Frans menyebut, NTT menjadi provinsi ke empat di Indonesia yang mencanangkan reformasi birokrasi menyusul Gorontalo, Bangka Belitung, dan Aceh. Reformasi birokrasi di NTT ini disebutkan mendapat dukungan dari Kementerian Perencanaan Pembangunan Nasional/BAPPENAS, Kemeterian Pendayagunaan Aparatur Negara dan Reformasi Birokrasi (KemenPAN-RB).
Selain itu, program ini juga mendapat dukungan dari United Nations Development Programme (UNDP/Program Pembangunan Perserikatan Bangsa-Bangsa). Dukungan UNDP tersebut dijabarkan lewat proyek Penguatan Tata Kelola Pemerintahan Provinsi (Provincial Governance Strengthening Programme/PGSP).

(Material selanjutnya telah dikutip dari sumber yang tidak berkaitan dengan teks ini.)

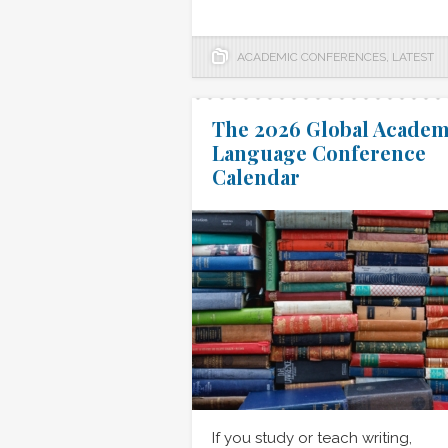
ACADEMIC CONFERENCES
,
LATEST
The 2026 Global Academ
Language Conference
Calendar
If you study or teach writing,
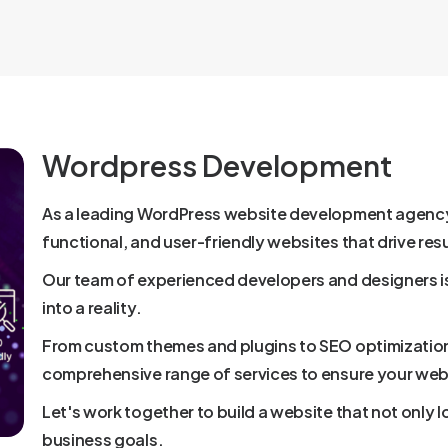
Wordpress Development
As a leading WordPress website development agency, 
functional, and user-friendly websites that drive resu
Our team of experienced developers and designers i
into a reality.
From custom themes and plugins to SEO optimizatio
comprehensive range of services to ensure your web
Let's work together to build a website that not only 
business goals.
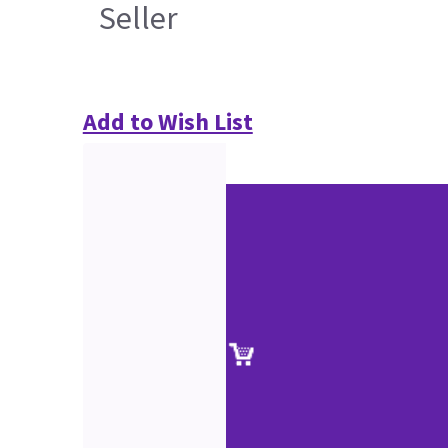
Seller
Add to Wish List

Selain itu pula, guna mendukung Reformasi Birokrasi, Gubernur NTT juga mencanangkan empat prioritas pelayanan publik yaitu, Penyederhanaan pengurusan perijinan, Penyediaan Pusat Informasi dan Aduan Pelayanan Kesehatan 24 Jam RSUD Prof. Dr. W.Z. Johannes, Program Penguatan Kompetensi Guru Mata Pelajaran UN 75 guru per kabupaten/kota SMA/SMK/MA/SMP/ MTs dan Revitalisasi SAMSAT.
”Dokumen peta reformasi birokrasi ini akan kami gunakan sebagai panduan lima tahunan 2013-2018 untuk mengawal pelaksanaan reformasi birokrasi di Nusa Tenggara Timur,” jelas gubernur Frans Lebu Raya seperti dikutip dari rilis yang diterima Tribunnews.com, Senin (29/10/2013).
Dia tegaskan, pada tahap awal, peta reformasi birokrasi ini akan dijadikan sebagai masukan untuk RPJMD 2014-2018, untuk selanjutnya akan dimasukan ke dalam dokumen penganggaran daerah.
Lebih lanjut Direktur Otonomi Daerah Kementerian Perencanaan Pembangunan Nasional/BAPPENAS, Wariki Sutikno menambahkan, peta Reformasi Birokrasi Provinsi NTT ini juga difokuskan pada upaya peningkatan daya saing daerah dan partisipasi sektor swasta dalam pembangunan.
World Economic Forum on Global Competitiveness Index 2012-2013 menempatkan Indonesia di posisi 50 dari 144 negara, dimana dari perspektif bisnis, sekitar 26% biaya investasi di Indonesia terpaku pada upaya untuk mendapatkan ijin usaha.
“Pemerintah meyakini adanya korelasi timbal-balik antara reformasi birokrasi, pembangunan dan pengingkatan daya saing daerah dan hal-hal negatif tersebut berkontribusi terhadap rendahnya tingkat daya saing Indonesia di dunia,” Wariki Sutikno.
Lebih lanjut, Wariki menjabarkan, pada kuartal ketiga lalu BAPPENAS telah menyelesaikan evaluasi paruh-waktu pelaksanaan RPJMN 2010-2014. Meskipun Indonesia berhasil mencapai investment grade lagi setelah 10 tahun, juga adanya penurunan tingkat kemiskinan dan pengangguran dengan tingkat pertumbuhan ekonomi yang cukup tinggi -- namun hasil evaluasi untuk reformasi birokrasi dan tata kelola sebagai salah satu prioritas nasional belum begitu menggembirakan.
“Untuk 2014, pemerintah telah menetapkan skor 8,0 sebagai target pencapaian Indeks Integritas Pelayanan Public dan skor 75 untuk target Peringkat Kemudahan Berusaha.” tutur Wariki.